Bahá’í Quotes

Choice

By My Lord, were I given the choice between the glory and opulence, the wealth and dignity, the ease and luxury wherein they are, and the distress and affliction wherein I am, I would certainly choose that wherein I am today, and I would not now exchange one atom of these afflictions for all that hath been created in the kingdom of production!

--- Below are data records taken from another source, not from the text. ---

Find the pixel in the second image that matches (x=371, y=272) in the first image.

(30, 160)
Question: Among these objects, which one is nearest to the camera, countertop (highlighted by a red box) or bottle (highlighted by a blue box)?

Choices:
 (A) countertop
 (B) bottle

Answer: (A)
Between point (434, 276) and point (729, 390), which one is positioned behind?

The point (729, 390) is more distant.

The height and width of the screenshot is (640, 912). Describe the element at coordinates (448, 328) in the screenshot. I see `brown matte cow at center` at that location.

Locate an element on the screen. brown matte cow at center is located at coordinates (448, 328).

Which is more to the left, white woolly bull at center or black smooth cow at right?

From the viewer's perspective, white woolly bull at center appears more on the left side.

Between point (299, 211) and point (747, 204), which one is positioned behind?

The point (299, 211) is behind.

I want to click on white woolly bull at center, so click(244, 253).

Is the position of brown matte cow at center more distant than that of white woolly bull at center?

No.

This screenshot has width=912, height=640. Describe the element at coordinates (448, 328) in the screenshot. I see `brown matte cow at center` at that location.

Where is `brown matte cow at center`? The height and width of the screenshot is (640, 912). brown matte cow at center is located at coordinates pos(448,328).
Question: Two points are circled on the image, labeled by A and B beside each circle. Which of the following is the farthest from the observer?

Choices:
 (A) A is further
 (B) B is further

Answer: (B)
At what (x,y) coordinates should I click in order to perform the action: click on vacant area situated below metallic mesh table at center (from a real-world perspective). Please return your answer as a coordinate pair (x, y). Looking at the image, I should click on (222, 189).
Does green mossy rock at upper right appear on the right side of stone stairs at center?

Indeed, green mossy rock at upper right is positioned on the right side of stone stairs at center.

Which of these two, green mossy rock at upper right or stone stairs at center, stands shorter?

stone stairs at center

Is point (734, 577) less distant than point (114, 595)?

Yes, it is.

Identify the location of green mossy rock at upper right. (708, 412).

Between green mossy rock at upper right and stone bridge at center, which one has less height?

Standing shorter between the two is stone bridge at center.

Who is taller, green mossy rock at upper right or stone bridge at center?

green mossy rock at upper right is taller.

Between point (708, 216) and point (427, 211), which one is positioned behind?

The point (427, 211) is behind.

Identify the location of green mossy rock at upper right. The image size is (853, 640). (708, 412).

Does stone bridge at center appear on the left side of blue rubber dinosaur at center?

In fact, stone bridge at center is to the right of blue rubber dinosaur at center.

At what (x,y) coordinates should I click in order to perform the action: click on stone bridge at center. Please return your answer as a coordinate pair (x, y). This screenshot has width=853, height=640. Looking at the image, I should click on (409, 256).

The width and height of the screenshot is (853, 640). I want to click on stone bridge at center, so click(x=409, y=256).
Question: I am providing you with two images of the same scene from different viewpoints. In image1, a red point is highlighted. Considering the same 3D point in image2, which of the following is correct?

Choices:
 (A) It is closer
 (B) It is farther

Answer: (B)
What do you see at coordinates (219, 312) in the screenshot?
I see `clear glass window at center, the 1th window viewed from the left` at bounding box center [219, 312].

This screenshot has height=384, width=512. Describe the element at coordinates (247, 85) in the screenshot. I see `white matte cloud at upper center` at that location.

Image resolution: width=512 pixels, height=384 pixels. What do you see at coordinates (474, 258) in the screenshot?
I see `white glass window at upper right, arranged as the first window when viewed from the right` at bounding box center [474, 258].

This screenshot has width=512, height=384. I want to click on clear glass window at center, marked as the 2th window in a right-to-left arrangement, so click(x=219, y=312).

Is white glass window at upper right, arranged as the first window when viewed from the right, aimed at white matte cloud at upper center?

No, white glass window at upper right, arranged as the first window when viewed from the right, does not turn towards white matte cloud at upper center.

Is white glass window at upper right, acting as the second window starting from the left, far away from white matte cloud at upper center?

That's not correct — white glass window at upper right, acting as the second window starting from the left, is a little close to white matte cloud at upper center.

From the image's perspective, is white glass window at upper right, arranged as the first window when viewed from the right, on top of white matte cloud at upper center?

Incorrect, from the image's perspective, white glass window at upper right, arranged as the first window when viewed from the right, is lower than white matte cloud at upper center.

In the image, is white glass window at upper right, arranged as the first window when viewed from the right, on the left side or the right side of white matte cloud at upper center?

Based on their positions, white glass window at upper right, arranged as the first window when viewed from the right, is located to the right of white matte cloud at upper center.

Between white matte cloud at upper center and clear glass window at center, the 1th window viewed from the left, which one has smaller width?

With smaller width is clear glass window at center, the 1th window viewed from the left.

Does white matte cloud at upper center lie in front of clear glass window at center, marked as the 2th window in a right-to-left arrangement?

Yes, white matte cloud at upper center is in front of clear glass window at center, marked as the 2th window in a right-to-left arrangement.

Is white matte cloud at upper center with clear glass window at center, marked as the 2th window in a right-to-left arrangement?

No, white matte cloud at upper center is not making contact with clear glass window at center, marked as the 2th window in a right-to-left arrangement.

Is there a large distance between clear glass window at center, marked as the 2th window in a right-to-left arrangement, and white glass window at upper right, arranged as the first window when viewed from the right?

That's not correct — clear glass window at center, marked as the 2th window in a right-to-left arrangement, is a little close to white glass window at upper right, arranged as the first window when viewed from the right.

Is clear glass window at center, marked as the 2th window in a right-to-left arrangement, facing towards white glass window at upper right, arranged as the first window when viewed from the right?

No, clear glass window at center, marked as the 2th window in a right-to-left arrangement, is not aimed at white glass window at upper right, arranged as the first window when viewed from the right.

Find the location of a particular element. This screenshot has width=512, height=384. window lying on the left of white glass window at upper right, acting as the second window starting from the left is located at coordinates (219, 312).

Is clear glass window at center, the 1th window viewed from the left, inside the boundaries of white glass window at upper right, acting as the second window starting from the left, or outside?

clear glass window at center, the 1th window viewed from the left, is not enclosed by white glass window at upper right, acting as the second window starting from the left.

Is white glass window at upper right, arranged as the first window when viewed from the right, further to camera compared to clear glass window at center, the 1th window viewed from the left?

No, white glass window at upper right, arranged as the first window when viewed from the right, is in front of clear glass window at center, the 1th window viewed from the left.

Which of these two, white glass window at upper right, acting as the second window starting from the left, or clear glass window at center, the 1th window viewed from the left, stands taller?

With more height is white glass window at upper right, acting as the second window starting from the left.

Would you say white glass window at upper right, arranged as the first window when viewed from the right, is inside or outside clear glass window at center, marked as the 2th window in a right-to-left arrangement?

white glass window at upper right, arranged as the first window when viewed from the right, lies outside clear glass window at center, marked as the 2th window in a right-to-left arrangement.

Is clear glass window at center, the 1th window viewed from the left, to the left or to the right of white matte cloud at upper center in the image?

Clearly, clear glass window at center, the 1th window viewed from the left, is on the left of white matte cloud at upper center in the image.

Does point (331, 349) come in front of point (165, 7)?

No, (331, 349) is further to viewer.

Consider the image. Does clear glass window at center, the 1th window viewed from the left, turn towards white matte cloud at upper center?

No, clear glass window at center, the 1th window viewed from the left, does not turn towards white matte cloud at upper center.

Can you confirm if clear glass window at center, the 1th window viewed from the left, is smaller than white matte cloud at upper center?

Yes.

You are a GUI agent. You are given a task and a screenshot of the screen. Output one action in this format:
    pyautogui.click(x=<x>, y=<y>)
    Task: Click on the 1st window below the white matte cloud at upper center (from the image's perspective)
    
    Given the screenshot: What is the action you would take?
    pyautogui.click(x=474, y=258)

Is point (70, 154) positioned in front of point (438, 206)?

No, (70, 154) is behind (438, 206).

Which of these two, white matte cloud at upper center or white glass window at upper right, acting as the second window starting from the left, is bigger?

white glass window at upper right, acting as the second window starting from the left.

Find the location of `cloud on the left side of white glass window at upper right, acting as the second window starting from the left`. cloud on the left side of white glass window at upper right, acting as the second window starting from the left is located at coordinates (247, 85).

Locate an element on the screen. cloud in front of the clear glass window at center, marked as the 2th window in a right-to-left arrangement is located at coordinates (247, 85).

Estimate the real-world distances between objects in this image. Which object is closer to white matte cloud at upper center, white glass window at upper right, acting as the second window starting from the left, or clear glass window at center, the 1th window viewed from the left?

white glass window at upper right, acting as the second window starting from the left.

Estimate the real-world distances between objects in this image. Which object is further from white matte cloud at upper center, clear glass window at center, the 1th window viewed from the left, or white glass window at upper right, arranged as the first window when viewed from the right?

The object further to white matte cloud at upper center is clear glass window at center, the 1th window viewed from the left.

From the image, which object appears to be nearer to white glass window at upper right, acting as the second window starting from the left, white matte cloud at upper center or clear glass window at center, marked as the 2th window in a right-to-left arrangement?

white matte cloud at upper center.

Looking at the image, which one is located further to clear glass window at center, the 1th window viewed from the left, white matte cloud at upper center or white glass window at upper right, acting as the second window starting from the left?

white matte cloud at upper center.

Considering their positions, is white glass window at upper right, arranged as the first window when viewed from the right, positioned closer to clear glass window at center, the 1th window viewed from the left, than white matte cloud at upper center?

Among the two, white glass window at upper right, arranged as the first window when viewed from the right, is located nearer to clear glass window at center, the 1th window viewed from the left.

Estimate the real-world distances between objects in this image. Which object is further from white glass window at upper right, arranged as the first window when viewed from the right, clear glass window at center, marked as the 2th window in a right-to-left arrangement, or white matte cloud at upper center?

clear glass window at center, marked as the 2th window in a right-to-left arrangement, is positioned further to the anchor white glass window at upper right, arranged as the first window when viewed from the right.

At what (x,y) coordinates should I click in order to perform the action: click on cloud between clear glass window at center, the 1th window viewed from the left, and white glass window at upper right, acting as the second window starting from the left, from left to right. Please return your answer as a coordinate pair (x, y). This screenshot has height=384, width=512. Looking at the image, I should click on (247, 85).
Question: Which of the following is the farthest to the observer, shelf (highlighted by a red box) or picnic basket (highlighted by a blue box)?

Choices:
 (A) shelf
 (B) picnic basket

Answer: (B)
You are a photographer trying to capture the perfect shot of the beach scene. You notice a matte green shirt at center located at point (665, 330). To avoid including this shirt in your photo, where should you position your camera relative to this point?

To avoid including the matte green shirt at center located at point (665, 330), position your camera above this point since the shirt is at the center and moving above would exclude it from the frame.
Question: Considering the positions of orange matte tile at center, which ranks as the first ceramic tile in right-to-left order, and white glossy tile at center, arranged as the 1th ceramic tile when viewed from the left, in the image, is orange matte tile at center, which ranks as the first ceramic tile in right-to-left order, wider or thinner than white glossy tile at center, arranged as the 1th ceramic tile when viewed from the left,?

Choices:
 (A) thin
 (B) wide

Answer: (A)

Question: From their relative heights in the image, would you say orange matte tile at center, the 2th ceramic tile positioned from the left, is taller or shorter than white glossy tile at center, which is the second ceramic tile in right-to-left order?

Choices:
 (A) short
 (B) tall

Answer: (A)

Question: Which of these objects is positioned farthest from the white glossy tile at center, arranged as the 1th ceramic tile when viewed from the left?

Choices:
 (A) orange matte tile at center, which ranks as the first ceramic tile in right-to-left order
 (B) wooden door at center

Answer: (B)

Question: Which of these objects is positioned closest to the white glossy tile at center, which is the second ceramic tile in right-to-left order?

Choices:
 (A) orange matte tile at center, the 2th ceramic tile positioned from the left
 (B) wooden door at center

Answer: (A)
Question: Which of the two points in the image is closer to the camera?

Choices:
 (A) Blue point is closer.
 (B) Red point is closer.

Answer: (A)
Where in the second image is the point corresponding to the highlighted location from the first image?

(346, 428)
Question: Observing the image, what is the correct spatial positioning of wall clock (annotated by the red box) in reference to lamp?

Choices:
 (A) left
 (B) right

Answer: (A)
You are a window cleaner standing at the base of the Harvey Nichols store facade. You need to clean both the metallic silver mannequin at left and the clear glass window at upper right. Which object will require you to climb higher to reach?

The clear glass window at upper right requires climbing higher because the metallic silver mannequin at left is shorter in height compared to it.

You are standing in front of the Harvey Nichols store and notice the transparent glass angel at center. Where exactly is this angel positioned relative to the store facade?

- ‘Abdu’l-Bahá, A Traveller's Narrative, p. 82

Every choice a Bahá’í makes—as employee or employer, producer or consumer, borrower or lender, benefactor or beneficiary—leaves a trace, and the moral duty to lead a coherent life demands that one’s economic decisions be in accordance with lofty ideals, that the purity of one’s aims be matched by the purity of one’s actions to fulfil those aims. Naturally, the friends habitually look to the teachings to set the standard to which to aspire.

- Universal House of Justice, to the Bahá’ís of the World, 1 March 2017

Quote of the Day

Idal 4 Sultan 182 B.E.

The question of economics must commence with the farmer and then be extended to the other classes inasmuch as the number of farmers is greater than all other classes, many many times greater. Therefore, it is fitting that the economic problem be first solved with the farmer, for the farmer is the first active agent in the body politic.